DATA IN THIS EXERCISE ▸

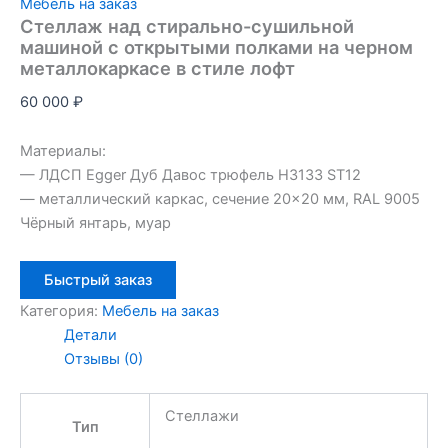
Мебель на заказ
Стеллаж над стирально-сушильной
машиной с открытыми полками на черном
металлокаркасе в стиле лофт
60 000
₽
Материалы:
— ЛДСП Egger Дуб Давос трюфель H3133 ST12
— металлический каркас, сечение 20×20 мм, RAL 9005
Чёрный янтарь, муар
Быстрый заказ
Категория:
Мебель на заказ
Детали
Отзывы (0)
Стеллажи
Тип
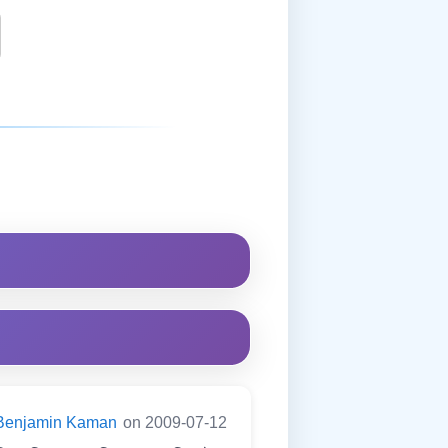
Benjamin Kaman
on 2009-07-12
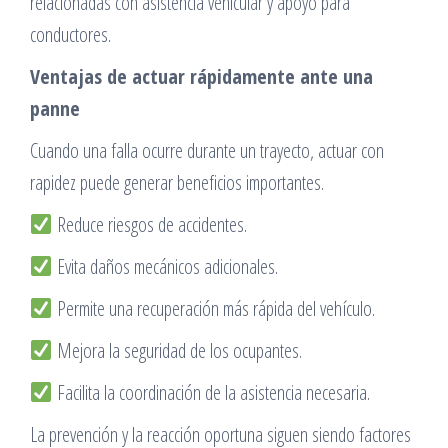
relacionadas con asistencia vehicular y apoyo para
conductores.
Ventajas de actuar rápidamente ante una
panne
Cuando una falla ocurre durante un trayecto, actuar con
rapidez puede generar beneficios importantes.
Reduce riesgos de accidentes.
Evita daños mecánicos adicionales.
Permite una recuperación más rápida del vehículo.
Mejora la seguridad de los ocupantes.
Facilita la coordinación de la asistencia necesaria.
La prevención y la reacción oportuna siguen siendo factores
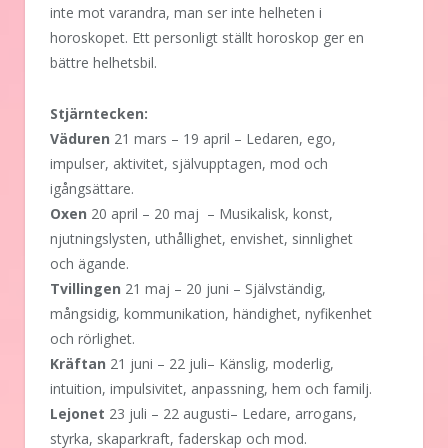
inte mot varandra, man ser inte helheten i
horoskopet. Ett personligt ställt horoskop ger en
bättre helhetsbil.
Stjärntecken:
Väduren
21 mars – 19 april – Ledaren, ego,
impulser, aktivitet, självupptagen, mod och
igångsättare.
Oxen
20 april – 20 maj – Musikalisk, konst,
njutningslysten, uthållighet, envishet, sinnlighet
och ägande.
Tvillingen
21 maj – 20 juni – Självständig,
mångsidig, kommunikation, händighet, nyfikenhet
och rörlighet.
Kräftan
21 juni – 22 juli– Känslig, moderlig,
intuition, impulsivitet, anpassning, hem och familj.
Lejonet
23 juli – 22 augusti– Ledare, arrogans,
styrka, skaparkraft, faderskap och mod.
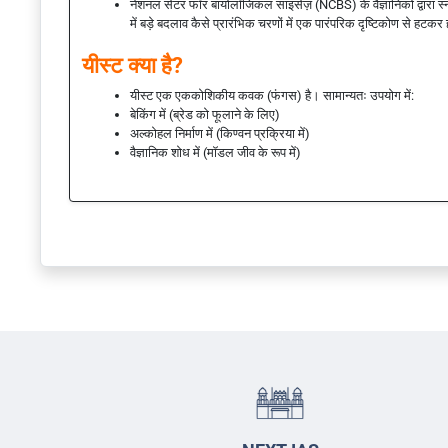
नेशनल सेंटर फॉर बायोलॉजिकल साइंसेज़ (NCBS) के वैज्ञानिकों द्वारा स
में बड़े बदलाव कैसे प्रारंभिक चरणों में एक पारंपरिक दृष्टिकोण से हटकर 
यीस्ट क्या है?
यीस्ट एक एककोशिकीय कवक (फंगस) है। सामान्यतः उपयोग में:
बेकिंग में (ब्रेड को फूलाने के लिए)
अल्कोहल निर्माण में (किण्वन प्रक्रिया में)
वैज्ञानिक शोध में (मॉडल जीव के रूप में)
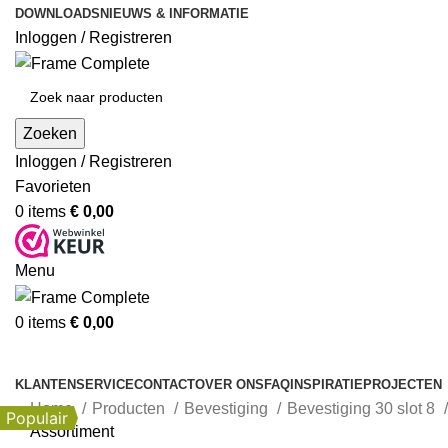
DOWNLOADS
NIEUWS & INFORMATIE
Inloggen / Registreren
Zoeken
Inloggen / Registreren
Favorieten
0
items
€
0,00
Menu
0
items
€
0,00
Producten
KLANTENSERVICE
CONTACT
OVER ONS
FAQ
INSPIRATIE
PROJECTEN
Home
Producten
Bevestiging
Bevestiging 30 slot 8
Populair
Assortiment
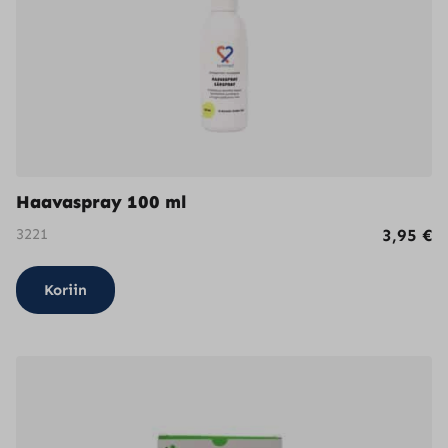
valinnat
tuotteen
sivulla.
Haavaspray 100 ml
3221
3,95
€
Koriin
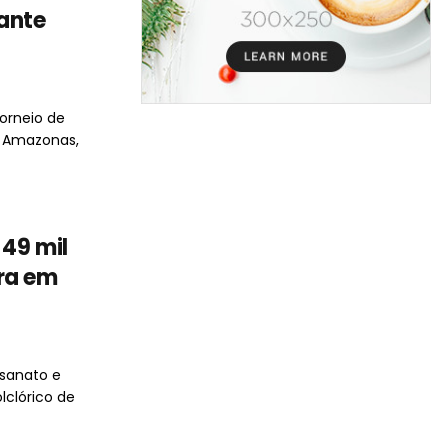
ante
orneio de
o Amazonas,
49 mil
ra em
esanato e
lclórico de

PROBLEM TO SOLVE ▸
Return, from the data, each line that has the word "actuar" in it.

RESPONSE TO THE EXERCISE ▸
Ventajas de actuar rápidamente ante una
Cuando una falla ocurre durante un trayecto, actuar con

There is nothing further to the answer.